A Papist group called "Home of the Mother" has been booted off the campus of Ave Maria University in Florida. Apparently, university administrators have just learned of "immoral conduct" by a religious sister toward a female student. The real issue seems to be that the community had known about the relationship for some time, and had recalled Sr. Maria Elena to Spain -- but without telling the university.
"Home of the Mother" -- properly Hogar del Madre -- is not a recognized religious order as such, but rather a "public international association of the faithful." What precisely that means, we have no idea. It was founded in 1982 by a Spanish priest with six young women, and seems to engage principally in evangelism and recruitment among young people. Its website lists three "missions in the Church," namely:
- The Defense of the Eucharist.
- The Defense of the Honor of Our Mother,especially in the privilege of her virginity.
- The Conquest of the Youth for Christ.
At Ave Maria, there was evidently some confusion about the privilege of virginity, not to mention just what it means to, ahem, "conquer youth." The scandalous sister was part of a Home of the Mother group leading a "discernment program" for female students. The idea was apparently to help them discern a call to join Home of the Mother, although Heaven knows that college is a time when young women experiment with all sorts of things in an effort to discern ... well, you see where this is going.
Frankly, the university seems to have acted as quickly as it could, and any fault here attaches to the Home of the Mother people, who sound to us like one more Pope-idolizing, youth-recruiting, secret-keeping rightist clique. Paging Opus Dei or -- more to the point -- the Legion of Christ. Now that they're on the radar, we can keep an eye on them.

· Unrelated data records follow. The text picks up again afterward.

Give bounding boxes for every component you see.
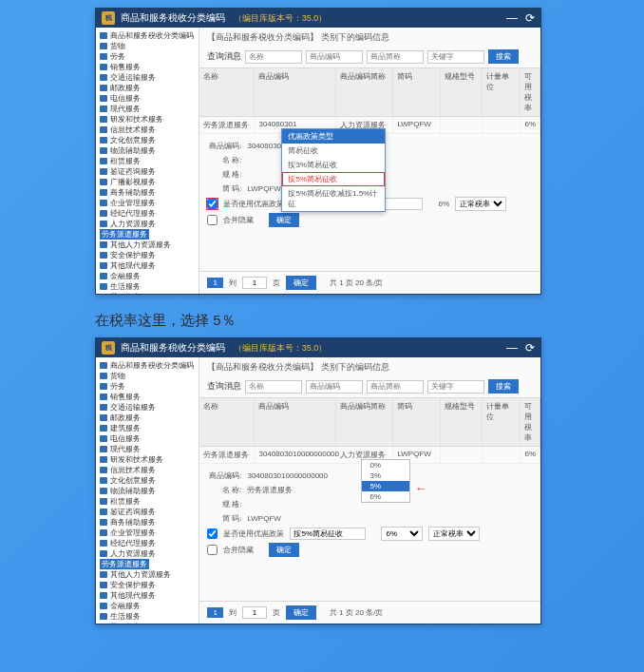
page-input[interactable]	[242, 277, 267, 289]
category-tree[interactable]: 商品和服务税收分类编码 货物 劳务 销售服务 交通运输服务 邮政服务 建筑服务 …	[96, 357, 199, 624]
tree-item[interactable]: 无形资产	[98, 622, 197, 624]
tree-item[interactable]: 鉴证咨询服务	[98, 507, 197, 517]
tree-item[interactable]: 物流辅助服务	[98, 486, 197, 496]
tree-item-selected[interactable]: 劳务派遣服务	[98, 559, 197, 569]
tree-item[interactable]: 其他现代服务	[98, 260, 197, 271]
pager-go-button[interactable]: 确定	[286, 605, 316, 620]
tree-item[interactable]: 劳务	[98, 381, 197, 392]
tree-root[interactable]: 商品和服务税收分类编码	[98, 30, 197, 41]
rate-option-3[interactable]: 3%	[362, 470, 409, 481]
minimize-icon[interactable]: —	[506, 12, 518, 24]
merge-hide-checkbox[interactable]	[207, 215, 218, 225]
tree-item[interactable]: 交通运输服务	[98, 402, 197, 413]
tree-item[interactable]: 现代服务	[98, 444, 197, 454]
rate-select[interactable]: 6%	[381, 527, 423, 541]
code-label: 商品编码:	[207, 470, 241, 482]
tree-item[interactable]: 研发和技术服务	[98, 114, 197, 125]
tree-item[interactable]: 人力资源服务	[98, 219, 197, 229]
search-code-input[interactable]	[306, 50, 363, 64]
tree-item[interactable]: 商务辅助服务	[98, 187, 197, 198]
th-avail: 可用税率	[521, 68, 540, 116]
search-kw-input[interactable]	[427, 50, 484, 64]
page-current[interactable]: 1	[207, 278, 222, 288]
tree-item[interactable]: 生活服务	[98, 611, 197, 622]
th-abbrcode: 简码	[393, 68, 441, 116]
confirm-button[interactable]: 确定	[269, 543, 299, 557]
tree-item[interactable]: 信息技术服务	[98, 465, 197, 475]
tree-item[interactable]: 货物	[98, 41, 197, 51]
refresh-icon[interactable]: ⟳	[525, 12, 535, 24]
search-name-input[interactable]	[245, 50, 302, 64]
search-abbr-input[interactable]	[367, 380, 424, 394]
page-input[interactable]	[242, 606, 267, 619]
minimize-icon[interactable]: —	[506, 342, 518, 354]
page-current[interactable]: 1	[207, 607, 222, 618]
th-unit: 计量单位	[483, 68, 521, 116]
tree-item[interactable]: 租赁服务	[98, 156, 197, 166]
dropdown-option[interactable]: 按5%简易征收减按1.5%计征	[282, 186, 385, 211]
tree-root[interactable]: 商品和服务税收分类编码	[98, 360, 197, 371]
rate-option-6[interactable]: 6%	[362, 491, 409, 502]
tree-item[interactable]: 安全保护服务	[98, 580, 197, 590]
tree-item[interactable]: 研发和技术服务	[98, 454, 197, 465]
tree-item[interactable]: 其他人力资源服务	[98, 569, 197, 580]
search-name-input[interactable]	[245, 380, 302, 394]
rate-option-0[interactable]: 0%	[362, 460, 409, 470]
tree-item[interactable]: 电信服务	[98, 93, 197, 104]
pager-go-button[interactable]: 确定	[286, 276, 316, 290]
tree-item[interactable]: 邮政服务	[98, 83, 197, 93]
tree-item[interactable]: 广播影视服务	[98, 177, 197, 187]
tree-item[interactable]: 鉴证咨询服务	[98, 166, 197, 177]
rate-mode-select[interactable]: 正常税率	[428, 527, 480, 541]
tree-item[interactable]: 生活服务	[98, 281, 197, 292]
tree-item-selected[interactable]: 劳务派遣服务	[98, 229, 197, 240]
tree-item[interactable]: 无形资产	[98, 292, 197, 294]
tree-item[interactable]: 货物	[98, 371, 197, 381]
tree-item[interactable]: 人力资源服务	[98, 548, 197, 559]
tree-item[interactable]: 信息技术服务	[98, 125, 197, 135]
policy-dropdown[interactable]: 优惠政策类型 简易征收 按3%简易征收 按5%简易征收 按5%简易征收减按1.5…	[281, 128, 386, 212]
search-abbr-input[interactable]	[367, 50, 424, 64]
policy-type-input[interactable]	[290, 528, 366, 540]
merge-hide-checkbox[interactable]	[207, 545, 218, 555]
tree-item[interactable]: 现代服务	[98, 104, 197, 114]
tree-item[interactable]: 金融服务	[98, 601, 197, 611]
tree-item[interactable]: 安全保护服务	[98, 250, 197, 260]
search-code-input[interactable]	[306, 380, 363, 394]
tree-item[interactable]: 建筑服务	[98, 423, 197, 433]
tree-item[interactable]: 邮政服务	[98, 413, 197, 423]
rate-option-5[interactable]: 5%	[362, 481, 409, 491]
confirm-button[interactable]: 确定	[269, 213, 299, 227]
tree-item[interactable]: 交通运输服务	[98, 72, 197, 83]
tree-item[interactable]: 商务辅助服务	[98, 517, 197, 528]
tree-item[interactable]: 其他现代服务	[98, 590, 197, 601]
refresh-icon[interactable]: ⟳	[525, 342, 535, 354]
tree-item[interactable]: 文化创意服务	[98, 475, 197, 486]
tree-item[interactable]: 其他人力资源服务	[98, 240, 197, 250]
tree-item[interactable]: 企业管理服务	[98, 528, 197, 538]
dropdown-option[interactable]: 按3%简易征收	[282, 158, 385, 172]
rate-dropdown[interactable]: 0% 3% 5% 6%	[361, 459, 410, 503]
dropdown-option-highlight[interactable]: 按5%简易征收	[282, 172, 385, 186]
category-tree[interactable]: 商品和服务税收分类编码 货物 劳务 销售服务 交通运输服务 邮政服务 电信服务 …	[96, 28, 199, 294]
tree-item[interactable]: 租赁服务	[98, 496, 197, 507]
search-button[interactable]: 搜索	[488, 49, 519, 64]
policy-checkbox[interactable]	[207, 528, 218, 539]
dropdown-option[interactable]: 简易征收	[282, 144, 385, 158]
tree-item[interactable]: 经纪代理服务	[98, 208, 197, 219]
tree-item[interactable]: 经纪代理服务	[98, 538, 197, 548]
tree-item[interactable]: 文化创意服务	[98, 135, 197, 145]
detail-form: 0% 3% 5% 6% ← 商品编码: 3040803010000000000 …	[199, 464, 540, 563]
tree-item[interactable]: 金融服务	[98, 271, 197, 281]
tree-item[interactable]: 物流辅助服务	[98, 145, 197, 156]
title-text: 商品和服务税收分类编码	[121, 342, 225, 353]
tree-item[interactable]: 劳务	[98, 51, 197, 62]
search-kw-input[interactable]	[427, 380, 484, 394]
tree-item[interactable]: 企业管理服务	[98, 198, 197, 208]
tree-item[interactable]: 电信服务	[98, 433, 197, 444]
rate-mode-select[interactable]: 正常税率	[455, 197, 506, 211]
search-button[interactable]: 搜索	[488, 379, 519, 394]
policy-checkbox[interactable]	[207, 199, 218, 209]
tree-item[interactable]: 销售服务	[98, 62, 197, 72]
tree-item[interactable]: 销售服务	[98, 392, 197, 402]
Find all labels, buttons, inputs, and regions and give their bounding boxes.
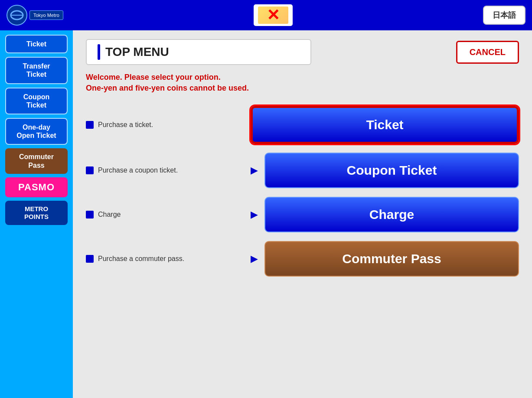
welcome-line2: One-yen and five-yen coins cannot be use… — [86, 84, 519, 93]
header: Tokyo Metro ✕ 日本語 — [0, 0, 532, 30]
coupon-label-text: Purchase a coupon ticket. — [98, 166, 178, 174]
cancel-button[interactable]: CANCEL — [456, 41, 519, 64]
content-area: TOP MENU CANCEL Welcome. Please select y… — [73, 30, 532, 398]
charge-button[interactable]: Charge — [264, 197, 519, 232]
commuter-pass-button[interactable]: Commuter Pass — [264, 241, 519, 277]
menu-row-charge: Charge ▶ Charge — [86, 197, 519, 232]
ticket-label-area: Purchase a ticket. — [86, 121, 251, 129]
charge-label-area: Charge — [86, 211, 251, 219]
ticket-label-text: Purchase a ticket. — [98, 121, 153, 129]
sidebar: Ticket TransferTicket CouponTicket One-d… — [0, 30, 73, 398]
main-layout: Ticket TransferTicket CouponTicket One-d… — [0, 30, 532, 398]
sidebar-item-metro-points[interactable]: METROPOINTS — [5, 201, 68, 225]
sidebar-item-coupon-ticket[interactable]: CouponTicket — [5, 88, 68, 114]
page-title: TOP MENU — [105, 45, 169, 59]
sidebar-item-commuter-pass[interactable]: CommuterPass — [5, 148, 68, 173]
sidebar-item-transfer-ticket[interactable]: TransferTicket — [5, 57, 68, 84]
coupon-ticket-button[interactable]: Coupon Ticket — [264, 153, 519, 188]
page-title-box: TOP MENU — [86, 39, 311, 65]
header-center-logo: ✕ — [254, 4, 293, 26]
x-mark-icon: ✕ — [267, 6, 280, 24]
ticket-square-icon — [86, 121, 94, 129]
commuter-label-text: Purchase a commuter pass. — [98, 255, 184, 263]
menu-row-coupon-ticket: Purchase a coupon ticket. ▶ Coupon Ticke… — [86, 153, 519, 188]
charge-label-text: Charge — [98, 211, 121, 219]
commuter-arrow-icon: ▶ — [251, 253, 258, 264]
coupon-label-area: Purchase a coupon ticket. — [86, 166, 251, 174]
title-accent — [98, 44, 100, 60]
welcome-line1: Welcome. Please select your option. — [86, 73, 519, 82]
coupon-square-icon — [86, 166, 94, 174]
sidebar-item-one-day-open-ticket[interactable]: One-dayOpen Ticket — [5, 118, 68, 145]
logo-text: Tokyo Metro — [29, 10, 63, 20]
coupon-arrow-icon: ▶ — [251, 165, 258, 176]
charge-square-icon — [86, 211, 94, 219]
commuter-label-area: Purchase a commuter pass. — [86, 255, 251, 263]
commuter-square-icon — [86, 255, 94, 263]
metro-logo-circle — [7, 5, 27, 26]
sidebar-item-pasmo[interactable]: PASMO — [5, 177, 68, 197]
language-button[interactable]: 日本語 — [483, 6, 525, 25]
header-logo: Tokyo Metro — [7, 5, 63, 26]
charge-arrow-icon: ▶ — [251, 209, 258, 220]
pasmo-header-logo: ✕ — [254, 4, 293, 26]
ticket-button[interactable]: Ticket — [251, 106, 519, 144]
menu-row-commuter-pass: Purchase a commuter pass. ▶ Commuter Pas… — [86, 241, 519, 277]
top-bar: TOP MENU CANCEL — [86, 39, 519, 65]
menu-row-ticket: Purchase a ticket. Ticket — [86, 106, 519, 144]
sidebar-item-ticket[interactable]: Ticket — [5, 35, 68, 53]
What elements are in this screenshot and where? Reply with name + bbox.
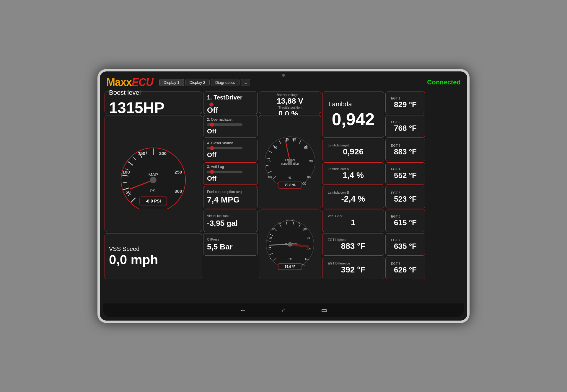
- lambda-label: Lambda: [328, 100, 352, 108]
- svg-text:%: %: [289, 176, 291, 179]
- svg-text:MAP: MAP: [148, 172, 158, 177]
- svg-text:80: 80: [292, 138, 296, 141]
- svg-text:95: 95: [307, 175, 311, 179]
- testdriver-label: 1. TestDriver: [207, 94, 242, 101]
- lambda-corr-a-label: Lambda corr A: [328, 167, 349, 171]
- egt8-card: EGT 8 626 °F: [385, 257, 425, 279]
- svg-text:150: 150: [138, 151, 145, 156]
- fuel-value: 7,4 MPG: [207, 195, 239, 205]
- anti-lag-value: Off: [207, 175, 216, 182]
- egt7-value: 635 °F: [394, 242, 417, 251]
- battery-label: Battery voltage: [277, 93, 303, 97]
- egt6-value: 615 °F: [394, 218, 417, 227]
- egt4-value: 552 °F: [394, 171, 417, 180]
- testdriver-card: 1. TestDriver Off: [203, 92, 258, 114]
- battery-value: 13,88 V: [277, 97, 303, 106]
- close-exhaust-value: Off: [207, 151, 216, 159]
- svg-text:70: 70: [297, 221, 301, 224]
- coolant-gauge-card: 0 10 20 30 40 50 60 70 80 90 100 110 120…: [259, 210, 321, 279]
- svg-text:60: 60: [268, 175, 272, 179]
- map-gauge-svg: 50 100 150 200 250 300 MAP PSI -: [109, 138, 198, 209]
- recent-button[interactable]: ▭: [321, 306, 327, 314]
- svg-text:40: 40: [278, 221, 281, 224]
- egt1-card: EGT 1 829 °F: [385, 92, 425, 114]
- svg-text:50: 50: [286, 219, 289, 222]
- svg-text:100: 100: [122, 169, 130, 174]
- fuel-label: Fuel consumption avg: [207, 190, 242, 194]
- virtual-fuel-card: Virtual fuel tank -3,95 gal: [203, 210, 258, 232]
- vss-speed-card: VSS Speed 0,0 mph: [105, 233, 202, 279]
- egt-difference-card: EGT Difference 392 °F: [322, 257, 384, 279]
- lambda-corr-a-card: Lambda corr A 1,4 %: [322, 162, 384, 185]
- open-exhaust-value: Off: [207, 128, 216, 135]
- egt8-value: 626 °F: [394, 265, 417, 275]
- lambda-value: 0,942: [332, 109, 374, 129]
- egt6-label: EGT 6: [391, 215, 400, 218]
- egt4-label: EGT 4: [391, 167, 400, 171]
- tab-display1[interactable]: Display 1: [159, 79, 184, 86]
- vss-gear-value: 1: [351, 218, 356, 227]
- open-exhaust-label: 2. OpenExhaust: [207, 117, 232, 122]
- svg-text:65: 65: [268, 159, 271, 163]
- vss-value: 0,0 mph: [109, 252, 158, 267]
- logo-maxx: Maxx: [106, 76, 132, 88]
- close-exhaust-label: 4. CloseExhaust: [207, 141, 233, 145]
- svg-text:20: 20: [269, 236, 272, 239]
- lambda-card: Lambda 0,942: [322, 92, 384, 138]
- svg-text:-8,9 PSI: -8,9 PSI: [146, 199, 161, 203]
- egt-diff-label: EGT Difference: [328, 262, 350, 265]
- battery-throttle-card: Battery voltage 13,88 V Throttle positio…: [259, 92, 321, 114]
- nav-bar: ← ⌂ ▭: [103, 303, 464, 317]
- anti-lag-label: 3. Anti-Lag: [207, 165, 224, 169]
- egt5-card: EGT 5 523 °F: [385, 186, 425, 208]
- vss-gear-label: VSS Gear: [328, 214, 343, 218]
- svg-text:79,8 %: 79,8 %: [284, 183, 296, 187]
- boost-label: Boost level: [109, 89, 141, 97]
- lambda-corr-b-label: Lambda corr B: [328, 191, 349, 194]
- oilpress-label: OilPress: [207, 238, 219, 241]
- vss-gear-card: VSS Gear 1: [322, 210, 384, 232]
- svg-point-21: [150, 177, 157, 183]
- fuel-consumption-card: Fuel consumption avg 7,4 MPG: [203, 186, 258, 208]
- egt2-label: EGT 2: [391, 120, 400, 124]
- throttle-label: Throttle position: [278, 106, 302, 109]
- back-button[interactable]: ←: [240, 306, 246, 314]
- logo: MaxxECU: [106, 76, 153, 89]
- egt3-label: EGT 3: [391, 144, 400, 147]
- lambda-corr-a-value: 1,4 %: [343, 171, 364, 180]
- svg-point-80: [288, 242, 292, 246]
- lambda-corr-b-value: -2,4 %: [341, 194, 365, 204]
- lambda-target-value: 0,926: [343, 147, 364, 156]
- close-exhaust-card: 4. CloseExhaust Off: [203, 139, 258, 161]
- egt6-card: EGT 6 615 °F: [385, 210, 425, 232]
- svg-text:85: 85: [304, 146, 308, 149]
- svg-text:70: 70: [273, 146, 277, 149]
- tab-more[interactable]: ...: [241, 79, 250, 86]
- egt8-label: EGT 8: [391, 262, 400, 265]
- egt2-value: 768 °F: [394, 124, 417, 133]
- tab-display2[interactable]: Display 2: [185, 79, 210, 86]
- anti-lag-card: 3. Anti-Lag Off: [203, 162, 258, 185]
- egt7-card: EGT 7 635 °F: [385, 233, 425, 256]
- egt3-value: 883 °F: [394, 147, 417, 156]
- svg-text:110: 110: [304, 257, 309, 260]
- virtual-fuel-value: -3,95 gal: [207, 219, 238, 228]
- home-button[interactable]: ⌂: [282, 306, 286, 314]
- egt1-label: EGT 1: [391, 97, 400, 100]
- svg-text:50: 50: [126, 190, 131, 195]
- svg-line-8: [123, 182, 127, 183]
- lambda-target-label: Lambda target: [328, 143, 349, 147]
- lambda-target-card: Lambda target 0,926: [322, 139, 384, 161]
- svg-text:0: 0: [270, 257, 271, 261]
- map-gauge-card: 50 100 150 200 250 300 MAP PSI -: [105, 115, 202, 232]
- lambda-corr-b-card: Lambda corr B -2,4 %: [322, 186, 384, 208]
- egt-highest-card: EGT Highest 883 °F: [322, 233, 384, 256]
- ethanol-gauge-card: 60 65 70 75 80 85 90 95 100 Ethanol conc…: [259, 115, 321, 208]
- svg-text:10: 10: [268, 247, 271, 250]
- ethanol-gauge-svg: 60 65 70 75 80 85 90 95 100 Ethanol conc…: [260, 132, 320, 191]
- tab-diagnostics[interactable]: Diagnostics: [211, 79, 239, 86]
- svg-text:°F: °F: [289, 258, 292, 261]
- svg-text:60: 60: [291, 219, 295, 222]
- egt2-card: EGT 2 768 °F: [385, 115, 425, 138]
- egt4-card: EGT 4 552 °F: [385, 162, 425, 185]
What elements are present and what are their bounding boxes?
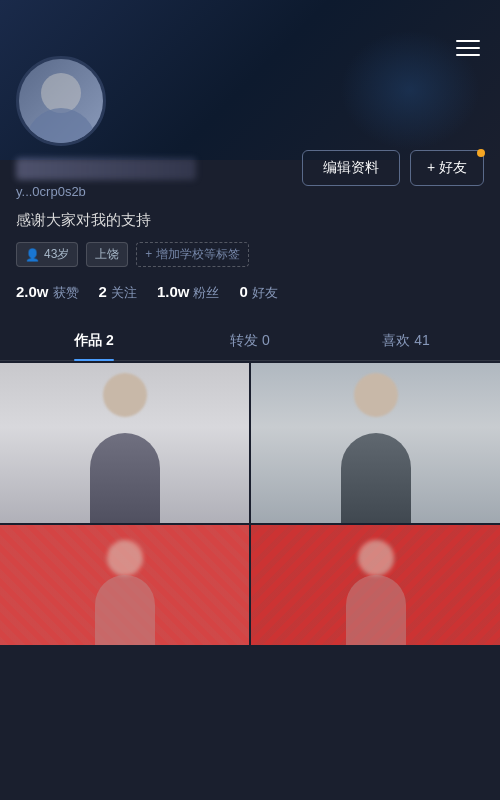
- menu-button[interactable]: [452, 36, 484, 60]
- likes-count: 2.0w: [16, 283, 49, 300]
- tab-likes[interactable]: 喜欢 41: [328, 322, 484, 360]
- body-silhouette-2: [341, 433, 411, 523]
- stats-row: 2.0w 获赞 2 关注 1.0w 粉丝 0 好友: [16, 283, 484, 302]
- tags-row: 👤 43岁 上饶 + 增加学校等标签: [16, 242, 484, 267]
- following-label: 关注: [111, 284, 137, 302]
- content-item-1[interactable]: [0, 363, 249, 523]
- likes-stat: 2.0w 获赞: [16, 283, 79, 302]
- profile-buttons: 编辑资料 + 好友: [302, 150, 484, 186]
- hamburger-icon[interactable]: [452, 36, 484, 60]
- edit-profile-button[interactable]: 编辑资料: [302, 150, 400, 186]
- followers-count: 1.0w: [157, 283, 190, 300]
- tabs-row: 作品 2 转发 0 喜欢 41: [0, 322, 500, 361]
- content-item-3[interactable]: [0, 525, 249, 645]
- person-icon: 👤: [25, 248, 40, 262]
- location-tag: 上饶: [86, 242, 128, 267]
- add-tag-button[interactable]: + 增加学校等标签: [136, 242, 248, 267]
- body-silhouette: [90, 433, 160, 523]
- tab-works[interactable]: 作品 2: [16, 322, 172, 360]
- profile-section: y...0crp0s2b 感谢大家对我的支持 👤 43岁 上饶 + 增加学校等标…: [0, 56, 500, 645]
- following-stat[interactable]: 2 关注: [99, 283, 137, 302]
- followers-label: 粉丝: [193, 284, 219, 302]
- age-label: 43岁: [44, 246, 69, 263]
- followers-stat[interactable]: 1.0w 粉丝: [157, 283, 220, 302]
- add-friend-button[interactable]: + 好友: [410, 150, 484, 186]
- user-info: y...0crp0s2b 感谢大家对我的支持 👤 43岁 上饶 + 增加学校等标…: [16, 158, 484, 361]
- avatar-image: [19, 59, 103, 143]
- face-blur-2: [354, 373, 398, 417]
- friends-stat[interactable]: 0 好友: [239, 283, 277, 302]
- age-tag: 👤 43岁: [16, 242, 78, 267]
- content-grid-row2: [0, 525, 500, 645]
- face-blur: [103, 373, 147, 417]
- friends-label: 好友: [252, 284, 278, 302]
- location-label: 上饶: [95, 246, 119, 263]
- username-blurred: [16, 158, 196, 180]
- content-item-2[interactable]: [251, 363, 500, 523]
- avatar: [16, 56, 106, 146]
- tab-reposts[interactable]: 转发 0: [172, 322, 328, 360]
- likes-label: 获赞: [53, 284, 79, 302]
- user-bio: 感谢大家对我的支持: [16, 209, 484, 230]
- friends-count: 0: [239, 283, 247, 300]
- content-item-4[interactable]: [251, 525, 500, 645]
- user-id: y...0crp0s2b: [16, 184, 484, 199]
- content-grid: [0, 363, 500, 523]
- following-count: 2: [99, 283, 107, 300]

As for pizza, we only mentioned it because Ave Maria University's founder and chancellor is Tom Monaghan, known to the secular world as the founder of Domino's Pizza. Which, incidentally, is not an especially good pie.
1 comment:
The subject nun was the HEAD of the group at AMU which itself was HEAD of women's discernment for the University. She was also the head of the local Catholic elementary school in the Ave Maria Town. Now, she was recalled in March. AMU has NOT said that thjey did not know about it back then. They merely said that they were given an explanation. Well, if you already know why, then you would not be given an explanation would you? Remember that the President of AMU is a lawyer.
Don't you think AMU would notice that the HEAD of this group simply vanished? That she did not attend the elementary school graduation in May/June? No one noticed for five months? Are you kidding me?
No, AMU knew, but they were obviously trying to cover this up. Only when someone ratted them out to the Bishop in august did the you-know-what hit the fan.